Pragmatic Libertarian
Premium Member
I wonder if we've ever taken a census on RF?
Count me in!

Note:
There's some flexibility in the term "anarcho".
I'm the minarchist variety.
 

Slide

The 1st Rule.
I've found we're a small group. In fact, most people I talk to think anarchism and capitalism are opposite concepts. I'm not a political genius and I get lost when there's a lot of jargon, but that's why there's Wikipedia. Not so you can read the Wikipedia articles, but so you can read the source material for the articles.

Hooray, Interwebs.
 

Revoltingest

Pragmatic Libertarian
Premium Member
I find that a great many people who identify as anarchist are actually quite authoritarian. They just want government to exercise its power differently....& more against business & the wealthy.
 

Slide

The 1st Rule.
I can't figure out why people are out to stick it to the wealthy. I don't mind a guy being rich. I don't give a shenanigan what his tax rate is. I don't mention him on my 1040 EZ, so I don't care about him. I just want to do what I want with my money and my property and my life without being told by someone else what I can and can't do with it.
 

Revoltingest

Pragmatic Libertarian
Premium Member
I can't figure out why people are out to stick it to the wealthy. I don't mind a guy being rich. I don't give a shenanigan what his tax rate is. I don't mention him on my 1040 EZ, so I don't care about him. I just want to do what I want with my money and my property and my life without being told by someone else what I can and can't do with it.
I chalk it up to envy.
So they invented the label of "privilege" to tag the evil ones.
They're guilty just because they're successful.
(Tis hard to accept responsibility for one's own lack of success. Someone else must be culpable.)
 

Slide

The 1st Rule.
I chalk it up to envy.
So they invented the label of "privilege" to tag the evil ones.
They're guilty just because they're successful.
(Tis hard to accept responsibility for one's own lack of success. Someone else must be culpable.)

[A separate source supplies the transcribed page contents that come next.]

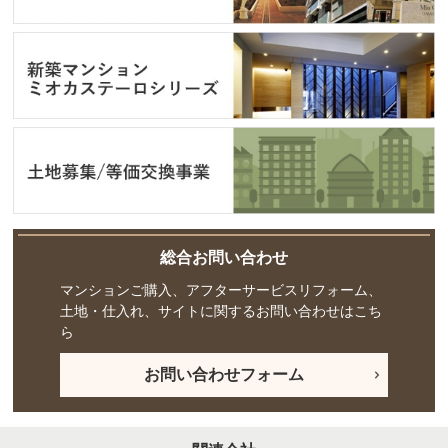
総合お問い合わせ
マンションご購入、アフターサービスリフォーム、
土地・仕入れ、サイトに関するお問い合わせはこち
ら
お問い合わせフォーム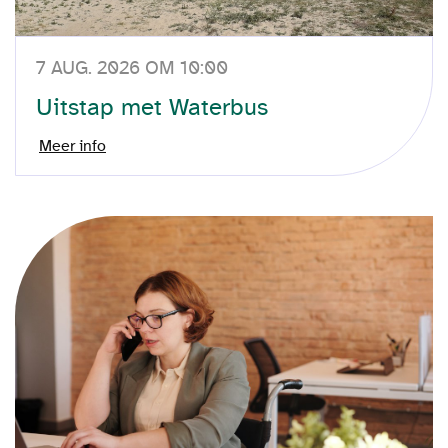
7 AUG. 2026 OM 10:00
Uitstap met Waterbus
Meer info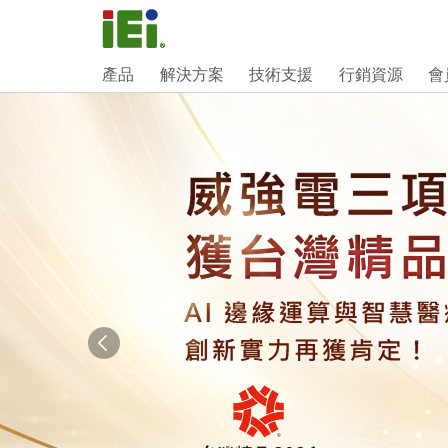
產品
解決方案
技術支援
行銷資源
會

Someone give this man a cookie. And a good beer. And a handshake. And a parade. And a pony.
 

Mequa

Neo-Epicurean
What about the issue of socialised medicine? I know many hardcore Anarcho-Capitalists are vehemently opposed to it.

I would personally be dead without it, by the way. I needed a pacemaker fitted since I was 14 due to a pre-existing medical condition, so I am grateful for my country's National Health Service.
This nevertheless exists in a mixed-market capitalist framework, where competition drives innovation in medical technology and drives down prices of medical equipment which are used by the NHS. Ergo, hardly anti-capitalist by nature.

Yet I have had hardcore American Libertarians tell me that "they should have let you die", as apparently my survival needs, while outside my control, are not a claim on other's resources (thank you Ayn Rand for articulating that stance so clearly), and forcing hard-working taxpayers to pay for my life-saving ongoing treatment via taxation is apparently "theft", and therefore immoral.

So by this stance, the moral thing to do is rip out systems of socialised medicine so that hard-working taxpayers can stop being "robbed" by the state, and (given how voluntary charity is almost certainly insufficient, with human nature as it is), anyone who cannot afford to pay for their own medical bills, due to circumstances entirely outside their control, gets to die. Unless, for someone unfortunate enough to have a life-long pre-existing condition, their parents are multi-millionaires and they are born with a silver spoon in their arse. (Essentially leading to a form of neo-feudalism.)

And no, this isn't a straw man. This is the actual position the more hardcore right wing Libertarians have offered me as the supposedly most moral stance. This shows the thinly-veiled social Darwinist agenda at work here, the "survival of the fittest", plus contempt for the principle of equality of opportunity, and a reactionary desire to make survival more contingent on fortune than merit, where immutable characteristics and circumstances outside one's control (and thus, outside of one's personal responsibility) become a much larger factor in whether a person lives or dies.

Under such a system my only moral duty would be to sacrifice my life to other people's liberty. I get left with the impression that such a stance has not really been thought through...

The funny thing is, I hardly doubt that those advocating such a system would simply agree to lay down and die, should the shoe be on the other foot.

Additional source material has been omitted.